Without including any pictures, write out all the records word for word.

Stored data entries:
= Beginning of Section =

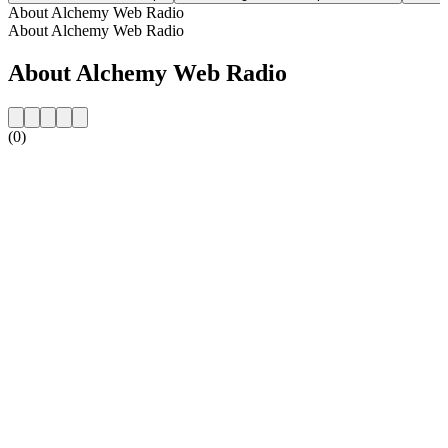
About Alchemy Web Radio
About Alchemy Web Radio
About Alchemy Web Radio
(0)
Station website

= End of Section =

### [ANSWER SPACE]
About Alchemy Web Radio
About Alchemy Web Radio
About Alchemy Web Radio
(0)
Station website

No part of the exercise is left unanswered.